Naturally, the first attractive man she had seen in ages would find her in a car park, dressed as a rabbit. He had probably seen her pulling her keys out with her teeth and clunking the button with her chin as well, fully highlighting the quadruple chin thing that she blamed her father for. She wouldn’t be surprised to discover there was a huge neon arrow hovering somewhere above her head saying ‘Little bit odd. Best avoided.’
If she accepted right now that he wasn’t feeling the same immediate effect in her presence as she seemed to in his, she could take a look at his car, then flee back to the safety of the school, eggs and all, before she made more of a fool of herself.
‘Right, okay, what’s the problem?’ She used her most sensible voice, trying to be brusque and business like. ‘What have you noticed? It won’t start presumably?’
‘Yep, and I thought it might be the battery, but the lights all light up okay and the radio is on.’
‘Yeah, I saw you flash the lights. I’d gamble the battery is fine. It could be a couple of things. I can take a look if you’d like.’
‘Are you sure? Under the bonnet? Here?’
‘Yeah, I’ve got a couple of minutes before they send a search party. Hang on.’
Pippa wished she was a super siren that could unzip the top half of her rabbit costume and hold eye contact with the man in front of her as she did so, maybe waving her hair at the same time before turning around and fixing his car in three moves, dripping effortless glamour as she did so.
But this was a school car park and, Pippa reminded herself as she shrugged the costume down and tied the sleeves around her waist, she was always going to be way more Bugs Bunny than she would ever be Jessica Rabbit.
Chapter Two
Kam’s head was spinning a little. His interview had gone really well; he liked the head here and you could pick up on the feel of a school as soon as you walked through the door and this one felt good. But then after the interview he had been jumped upon by a very thin woman who appeared to have henchwomen who stood behind her as she looked at him rapaciously whilst asking how he felt about the promoting of the school Christmas Fayre as a Winter Wonder celebration instead. It was the fourth of April.

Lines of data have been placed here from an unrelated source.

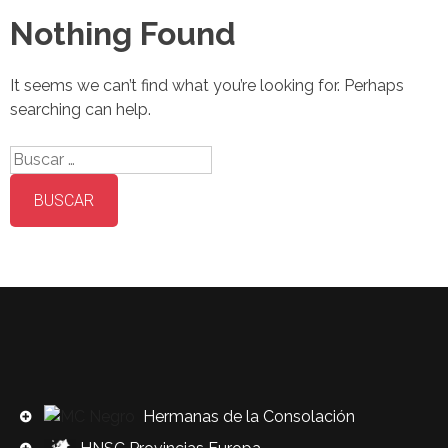
Nothing Found
It seems we can’t find what you’re looking for. Perhaps
searching can help.
Buscar:
Hermanas de la Consolación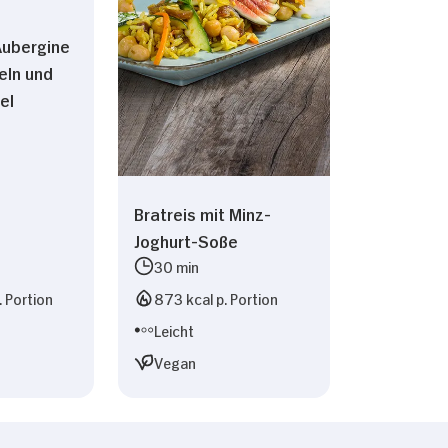
Aubergine
eln und
el
Bratreis mit Minz-
Joghurt-Soße
30 min
. Portion
873 kcal p. Portion
Leicht
Vegan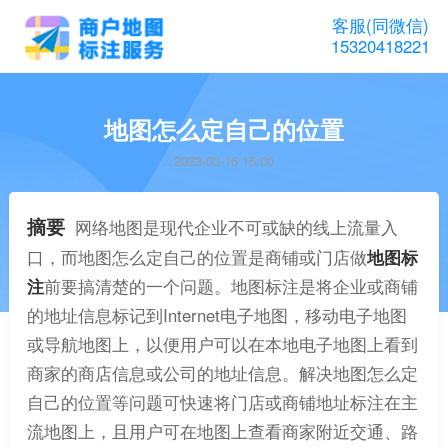
客服(同微信)
15320418221
地图怎么定自己的位置
2023-03-16 15:00
摘要
网络地图是现代企业不可或缺的线上流量入
口，而地图怎么定自己的位置是商铺或门店做
地图标
注
前要搞清楚的一个问题。地图标注是将企业或商铺
的地址信息标记到Internet电子地图，移动电子地图
或导航地图上，以便用户可以在本地电子地图上看到
商家的商店信息或公司的地址信息。解决地图怎么定
自己的位置等问题可快速将门店或商铺地址标注在主
流地图上，且用户可在地图上查看商家附近交通、路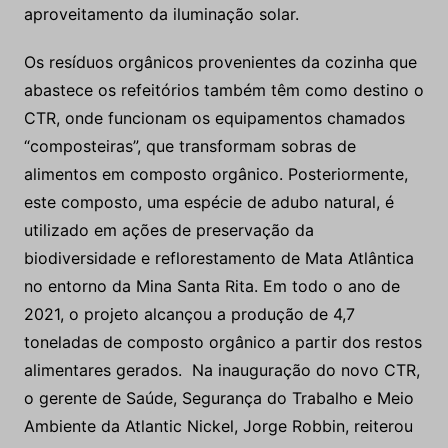
aproveitamento da iluminação solar.
Os resíduos orgânicos provenientes da cozinha que
abastece os refeitórios também têm como destino o
CTR, onde funcionam os equipamentos chamados
“composteiras”, que transformam sobras de
alimentos em composto orgânico. Posteriormente,
este composto, uma espécie de adubo natural, é
utilizado em ações de preservação da
biodiversidade e reflorestamento de Mata Atlântica
no entorno da Mina Santa Rita. Em todo o ano de
2021, o projeto alcançou a produção de 4,7
toneladas de composto orgânico a partir dos restos
alimentares gerados. Na inauguração do novo CTR,
o gerente de Saúde, Segurança do Trabalho e Meio
Ambiente da Atlantic Nickel, Jorge Robbin, reiterou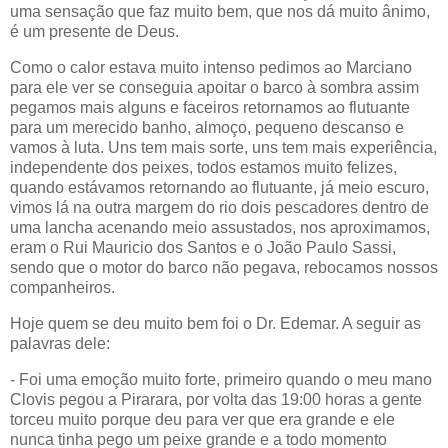
uma sensação que faz muito bem, que nos dá muito ânimo,
é um presente de Deus.
Como o calor estava muito intenso pedimos ao Marciano
para ele ver se conseguia apoitar o barco à sombra assim
pegamos mais alguns e faceiros retornamos ao flutuante
para um merecido banho, almoço, pequeno descanso e
vamos à luta. Uns tem mais sorte, uns tem mais experiência,
independente dos peixes, todos estamos muito felizes,
quando estávamos retornando ao flutuante, já meio escuro,
vimos lá na outra margem do rio dois pescadores dentro de
uma lancha acenando meio assustados, nos aproximamos,
eram o Rui Mauricio dos Santos e o João Paulo Sassi,
sendo que o motor do barco não pegava, rebocamos nossos
companheiros.
Hoje quem se deu muito bem foi o Dr. Edemar. A seguir as
palavras dele:
- Foi uma emoção muito forte, primeiro quando o meu mano
Clovis pegou a Pirarara, por volta das 19:00 horas a gente
torceu muito porque deu para ver que era grande e ele
nunca tinha pego um peixe grande e a todo momento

And then when he had come into the car park he had seen a woman with the blondest bob singing as she skipped across the car park. Actually skipping, and armed with a wicker basket. Not only that, but she was dressed in some kind of furry costume from the neck down.

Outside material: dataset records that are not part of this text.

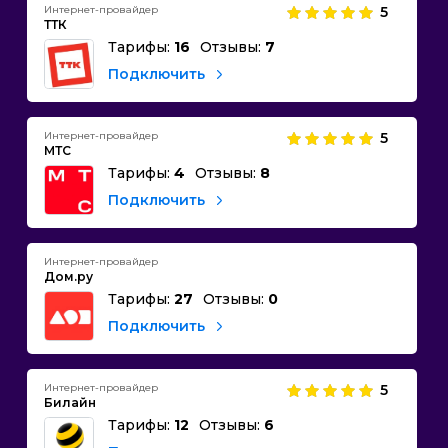
Интернет-провайдер
5
ТТК
Тарифы:
16
Отзывы:
7
Подключить
Интернет-провайдер
5
МТС
Тарифы:
4
Отзывы:
8
Подключить
Интернет-провайдер
Дом.ру
Тарифы:
27
Отзывы:
0
Подключить
Интернет-провайдер
5
Билайн
Тарифы:
12
Отзывы:
6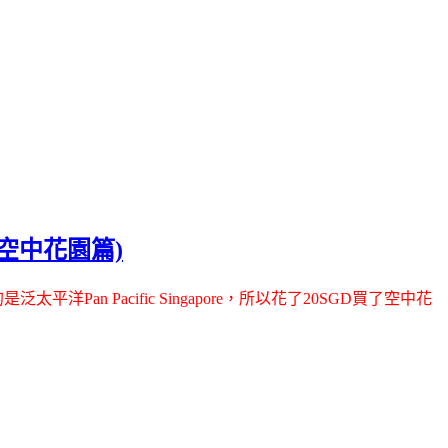
池+空中花園篇)
n Pacific Singapore，所以花了20SGD買了空中花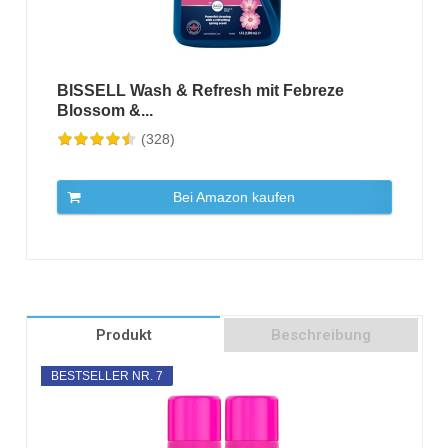
BISSELL Wash & Refresh mit Febreze
Blossom &...
(328)
Bei Amazon kaufen
Produkt
Beschreibung
BESTSELLER NR. 7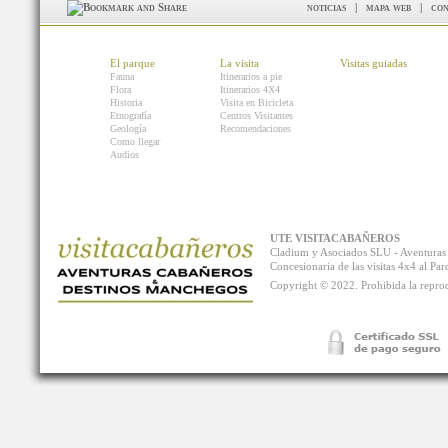
noticias
|
mapa web
|
con
El parque
La visita
Visitas guiadas
Fauna
Itinerarios a pie
Flora
Itinerarios 4X4
Historia
Visita en Bicicleta
Etnografía
Centros Visitantes
Geología
Recomendaciones
Como llegar
Audios
UTE VISITACABAÑEROS
Cladium y Asociados SLU - Aventur
Concesionaria de las visitas 4x4 al P
Copyright © 2022. Prohibida la reprodu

He couldn’t tell whether he really wanted this job or should run a mile.
And now, his car being a bugger and refusing to start meant that the Easter Bunny was standing in front of him, bright red slash of lipstick forming itself into that weird shape that mechanics make with their mouths before shaking their heads while examining your car.
Next, said woman had unzipped the front of the bunny costume, pulled her arms out of the sleeves, and was rolling the top of her costume down and tying the sleeves around her waist, as if they were overalls and she was utterly used to this. Out of costume it was revealed that she wore a deep green blouse with a ginormous bow tied at the side. It was unusual and at the same time it seemed utterly fitting with the woman in front of him, her platinum bob and red lips, making her look like she had just walked straight off a film set during the golden age of Hollywood. And not at all like she worked with small children in the twenty-first century in Cornwall. Or like she was blessed with innate mechanical knowledge.